Graph Theory: Simple and Shortest Paths

Introduction

In this lesson, you'll investigate transversing paths through networks! This has many useful applications such as finding the shortest path from one node to another. Path finding algorithms are central to all directions applications such as Google Maps, Waze, or Apple Maps. Additionally, the shortest path between two nodes also serves as an incredibly important distance metric between two nodes! This will then serve as a foundation for future discussions regarding node centrality, underlying analysis such as cliques in social circles, or bottlenecks in the diffusion of information.

Objectives

You will be able to:

Explain the Dijkstra algorithm
Explain simplest paths and shortest paths
Calculate simple paths and shortest paths for undirected, directed and weighted graphs

Importing Packages

In [1]:

import networkx as nx
import numpy as np
%matplotlib inline

Creating a [Small World] Network

To start talking about paths and distances between nodes, it helps to have a network to discuss. Here's a quick generated network. This particular network will be a small world network, which you'll learn more about in some upcoming lessons.

In [2]:

G = nx.navigable_small_world_graph(3, seed=3)
G = nx.relabel_nodes(G, dict(zip(G.nodes, ['A', 'B', 'C', 'D', 'E', 'F', 'G', 'H', 'I'])))
nx.draw(G, pos=nx.random_layout(G, seed=9), with_labels=True, node_color='#1cf0c7',
        node_size=500, font_weight='bold', width=2, alpha=0.8)

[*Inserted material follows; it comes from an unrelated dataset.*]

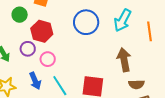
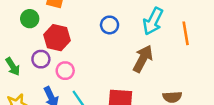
blue circle: (86, 22) -> (110, 25), size x0.6
brown arrow: (124, 60) -> (143, 59), moved, turned 40

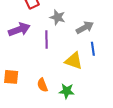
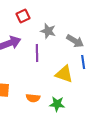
gray arrow: (85, 27) -> (75, 41), turned 60
orange semicircle: (42, 85) -> (33, 98), turned -64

//anaconda3/lib/python3.7/site-packages/networkx/drawing/nx_pylab.py:579: MatplotlibDeprecationWarning: 
The iterable function was deprecated in Matplotlib 3.1 and will be removed in 3.3. Use np.iterable instead.
  if not cb.iterable(width):
//anaconda3/lib/python3.7/site-packages/networkx/drawing/nx_pylab.py:676: MatplotlibDeprecationWarning: 
The iterable function was deprecated in Matplotlib 3.1 and will be removed in 3.3. Use np.iterable instead.
  if cb.iterable(node_size):  # many node sizes

Retrieving Shortest Paths with NetworkX

NetworkX contains easy methods for finding the shortest paths between nodes. Most require you to pass in the network, starting node, and ending node.

You can check if there is a path between two nodes:

In [3]:

nx.has_path(G, 'F', 'G')

Out[3]:

True

You can find the shortest path which returns a list of nodes roadmapping how to hop from the starting node to the destination node:

In [4]:

nx.shortest_path(G, 'F', 'G')

Out[4]:

['F', 'I', 'G']

Or you can directly access the lenght of the shortest path:

In [5]:

nx.shortest_path_length(G, 'F', 'G')

Out[5]:

The algorithm underlying these methods is known as Dijkstra's algorithm. You'll take a look at how the algorithm itself works soon. In the meantime, it's worth noting that the last two methods are also accessible under another method name paying homage to their creator:

Note: going forward, we will exclusively use the nx.dijkstra...() methods in lieu of the nx.shortest_path...() counterparts.

In [6]:

nx.dijkstra_path(G, 'F', 'G')

Out[6]:

['F', 'I', 'G']

In [7]:

nx.dijkstra_path_length(G, 'F', 'G')

Out[7]:

Visualizing a Path

Now that you've seen how to use NetworkX to retrieve the shortest paths between nodes, let's take a look at how you can visualize said paths. For example, the shortest path between F and G looks like this:

Accessing Edges

In [8]:

G.edges

Out[8]:

OutEdgeView([('A', 'B'), ('A', 'C'), ('B', 'A'), ('B', 'D'), ('B', 'E'), ('B', 'C'), ('C', 'A'), ('C', 'E'), ('C', 'G'), ('C', 'F'), ('D', 'B'), ('D', 'F'), ('D', 'D'), ('E', 'B'), ('E', 'C'), ('E', 'F'), ('E', 'H'), ('F', 'D'), ('F', 'E'), ('F', 'I'), ('G', 'C'), ('G', 'H'), ('G', 'B'), ('H', 'E'), ('H', 'G'), ('H', 'I'), ('I', 'F'), ('I', 'H'), ('I', 'G')])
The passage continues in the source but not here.